The Internal Revenue Service recently issued its revised per diem rates and independent truck drivers will be pleasantly surprised to discover they’re keeping more of their money, going forward.
As of Oct. 1, 2021, incidental expenses such as lodging, meals, and other travel-related costs enjoy a $69 deduction within the continental U.S. and $74 for travel involving work outside the country. The per diem deduction for 2021 and 2022 represents a $3 increase for both items. Given that OTR truck drivers can put in anywhere from 200-300 on-duty days annually, the return could range from $600 to $900 each year. Truckers may also recall that the IRS increased the per diem deduction for the 2018-19 tax year by the same amount.

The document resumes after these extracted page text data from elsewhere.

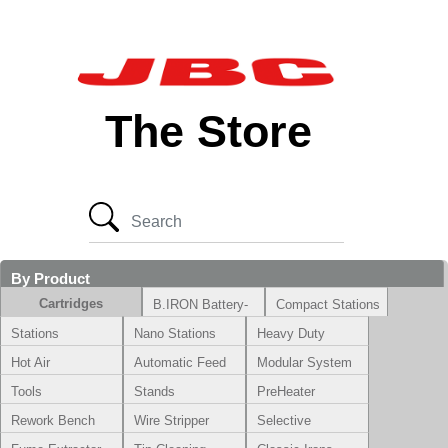
The Store
By Product
Cartridges
B.IRON Battery-
Compact Stations
Powered System
Stations
Nano Stations
Heavy Duty
Hot Air
Automatic Feed
Modular System
Tools
Stands
PreHeater
Rework Bench
Wire Stripper
Selective
Soldering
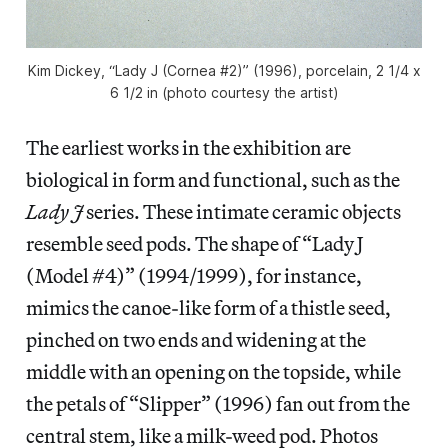
Kim Dickey, “Lady J (Cornea #2)” (1996), porcelain, 2 1/4 x
6 1/2 in (photo courtesy the artist)
The earliest works in the exhibition are
biological in form and functional, such as the
Lady J
series. These intimate ceramic objects
resemble seed pods. The shape of “Lady J
(Model #4)” (1994/1999), for instance,
mimics the canoe-like form of a thistle seed,
pinched on two ends and widening at the
middle with an opening on the topside, while
the petals of “Slipper” (1996) fan out from the
central stem, like a milk-weed pod. Photos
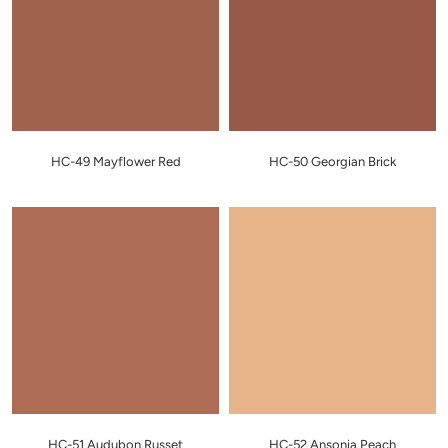
HC-49 Mayflower Red
HC-50 Georgian Brick
HC-51 Audubon Russet
HC-52 Ansonia Peach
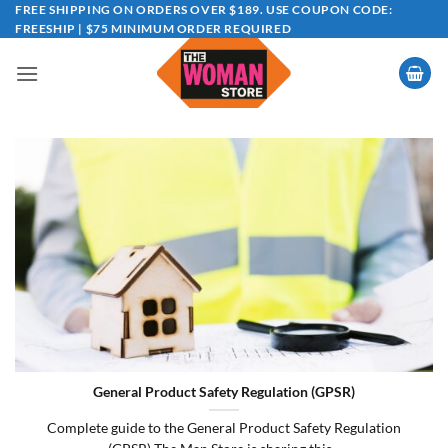
Skip
FREE SHIPPING ON ORDERS OVER $189. USE COUPON CODE:
FREESHIP | $75 MINIMUM ORDER REQUIRED
to
content
General Product Safety Regulation (GPSR)
Complete guide to the General Product Safety Regulation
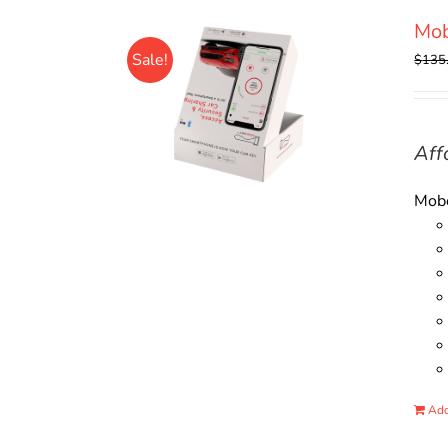
Mo
Sale!
$
135
Aff
Mobo
Add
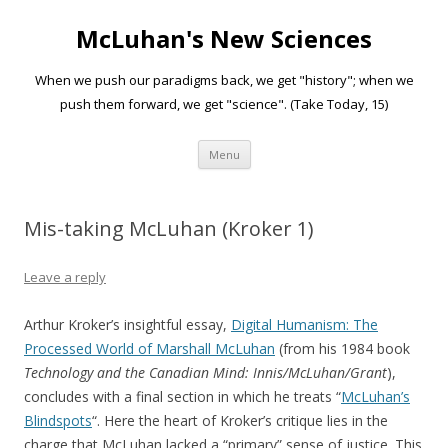
McLuhan's New Sciences
When we push our paradigms back, we get "history"; when we
push them forward, we get "science". (Take Today, 15)
Skip to content
Menu
Mis-taking McLuhan (Kroker 1)
Leave a reply
Arthur Kroker’s insightful essay,
Digital Humanism: The
Processed World of Marshall McLuhan
(from his 1984 book
Technology and the Canadian Mind: Innis/McLuhan/Grant
),
concludes with a final section in which he treats “
McLuhan’s
Blindspots
“. Here the heart of Kroker’s critique lies in the
charge that McLuhan lacked a “primary” sense of justice. This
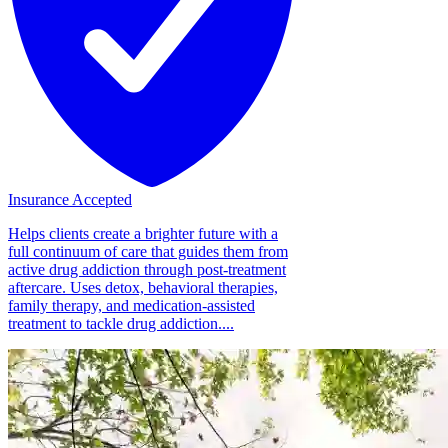
Insurance Accepted
Helps clients create a brighter future with a
full continuum of care that guides them from
active drug addiction through post-treatment
aftercare. Uses detox, behavioral therapies,
family therapy, and medication-assisted
treatment to tackle drug addiction....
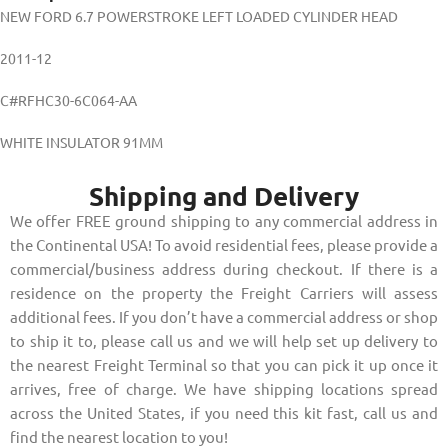
NEW FORD 6.7 POWERSTROKE LEFT LOADED CYLINDER HEAD
2011-12
C#RFHC30-6C064-AA
WHITE INSULATOR 91MM
Shipping and Delivery
We offer FREE ground shipping to any commercial address in
the Continental USA! To avoid residential fees, please provide a
commercial/business address during checkout. If there is a
residence on the property the Freight Carriers will assess
additional fees. If you don’t have a commercial address or shop
to ship it to, please call us and we will help set up delivery to
the nearest Freight Terminal so that you can pick it up once it
arrives, free of charge. We have shipping locations spread
across the United States, if you need this kit fast, call us and
find the nearest location to you!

It’s important for people working in the transportation sector to know that other industries may not experience the same increases. Truck drivers are allowed to take this maximum allowable pre-tax deduction only when spending nights away from home. Regional and local drivers may not necessarily enjoy the same level of pre-tax deductions unless they are required to travel to locations and wait overnight to load or unload.
These IRS programs help lower the financial burdens associated with OTR occupations and put additional cash in the pockets of hard-working CDL professionals. People that leverage this tax benefit are advised to adequately account for the purpose of the travel and keep receipts. Truckers who work directly for freight carriers and logistics organizations may be duly compensated directly by their employers. It’s crucial to be able to produce records that support the fully reimbursed amount. Otherwise, direct per diem stipends provided by employers may count as taxable income.
Owner-operators are largely considered independent contractors by the federal IRS. This means income will likely be reported via a 1099 form. Self-employed truckers may be eligible to claim a standard amount when away from their home. However, recent independent contractor laws in California could place people hauling loads in the Golden State in an awkward tax situation.
Taking the per diem tax deduction lowers personal income and, potentially, drives truckers into lower brackets. By that same token, ongoing use of pre-tax deductions may lower Social Security benefits after retirement. That’s why professional drivers would be wise to consult with a tax professional about per diem deductions and the impact they have on long-term financial planning.